As someone still very much learning and living in hope my M continues to heal and never skids wildly off the right path again, I'll add some thoughts on what I feel.
Detachment is so personal and unique although there are basic general guidelines. This applies to both WAS and LBS. It's impossible to have absolute zero expectations. Nobody ever went into or stays in a r/s without some hope / expectation of happiness ands stability. Especially in my most painful times of trouble, I had such problems coping with the basic idea that happiness is everyone's personal responsibility. Now, I would say that is a truth and a necessity. Yet, the very idea of M is of 2 becoming 1 in many ways, a shared happiness, shared growth, shared future. How can you invest yourself fully in a complete M and reconcile that with the idea of detachment and personal happiness for each spouse? There have been posts here that spout bile at New Age gurus, counsellers etc, who because of a focus on "personal happiness", often give WAS the empowerment they need to go off on their trips of fantasy and delusion.
Where does one even start to draw the line?
And when you start to detach because you need to, the impact on you and the WAS is in the hands of God. I don't think it's a coincidence that not a few LBS on this board start to experience symptoms of switching to WAS mode over time.
I had a CORE session recently. There, I shared some of my thoughts on detachment, bringing back many hurtful memories. W and I have come such a long (and traumatic) way over the past 2 years and I felt trusting enough to talk about stuff more openly. I talked about how the A "ended", but W still having feelings for OM, and still "not in love" with me. The months of having her "stay for the kids till they are ok" shoved in my face while she still kept contact with OM. The blunt facts of "Deep, I can stay married to you without being too unhappy" as my marital status quo. The gnawing pain I felt as I pursued, pleaded, cajoled, demanded, nagged, screamed. For her to love me again, for our M to make sense. For the world to make sense and be ok again.
(This was way before I found about DB/DR, we were well on the ay to R by the time I came by this forum).
So I detached, but imperfectly, because to be honest, I could not "lovingly" detach completely as so many veterans here would advise. Not because I did not want to, but I had lost a lot of myself. I can honestly say I loved my W thoughout, but I had reached a point at times when I was ready to walk away myself, because that was the only way the world could start to make sense to me again.
In my own biased hindsight, I felt many things drew my W back. The lifting of the fog, OM's behaviour, W's growing fear she would lose me, the "Gucci/Robx" factors, W waking up to my good qualities again, and qualities I grew while dealing with the sitch (including what SP would call "mojo" I guess :)).
I shared this at CORE. Now, we may be healing but we still squirm at times when we have to face the demons again, particularly in a group setting. Just as WAS re-write history when they plunge into WAS mode, it can happen when they emerge from the fog - they can't recognise the alien either. And frankly, LBS can be guilty of re-writing too. W insisted she knew she never had a future with OM and had decided to stay, but of how the sitch was so hard because of her guilt and my pain. The detachment on my part to her helped when she felt less pressure and accusation and could "find herself again without wondering if Deep would walk out on any given day because of what happened". And that this made it so much easier for her to (seemingly) one day just snap out of the fog and fall in love with me all over again. And yet, the knowledge that I could indeed walk, also made her take responsibilty for her own happiness and a future without me. At different points in time, it could have driven her towards OM, and away from OM (or potential OMs).
Somewhat confusing, and somewhat logical and in line with conventional wisdom eh?

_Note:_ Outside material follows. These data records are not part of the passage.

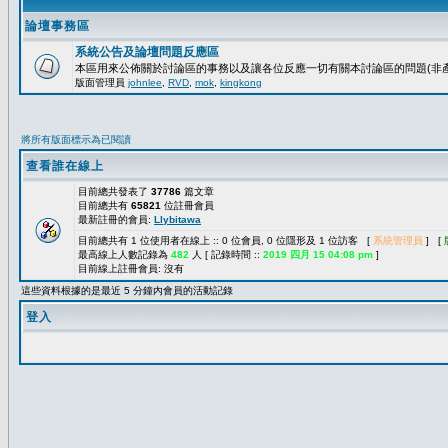
論壇事務區
系統公告及論壇問題反應區
本區用來公佈關於討論區的事務以及讓各位反應一切有關本討論區的問題(非產
版面管理員
johnlee
,
RVD
,
mok
,
kingkong
將所有版面標示為已閱讀
查看誰在線上
目前總共發表了
37786
篇文章
目前總共有
65821
位註冊會員
最新註冊的會員:
Llybitawa
目前總共有 1 位使用者在線上 :: 0 位會員, 0 位隱形及 1 位訪客 [
系統管理員
] [
最高線上人數記錄為
482
人 [ 記錄時間 ::
2019 四月 15 04:08 pm
]
目前線上註冊會員: 沒有
這些資料根據的是最近 5 分鐘內會員的活動記錄
登入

So, detachment (and GAL) per se, was necessary to me to stay sane, and ultimately played its part in getting my M to the point where healing was possible. The forms of detachment, applied at different points of the WAS fog, was also alternatively push and pull factors for W.
Apologies if this somehow degenerated into a long and rambling post.
Me 42 W 39 Married: 11 Jan 1998, T: Since 1992 First Bomb: Sep 2007 Confirmed A/OM: 4 Nov 2007 Kids: D10, S5 Reconciled and together again after (alot of) time and heartbreak. 3rd kid, S, born 2 Jan 2010.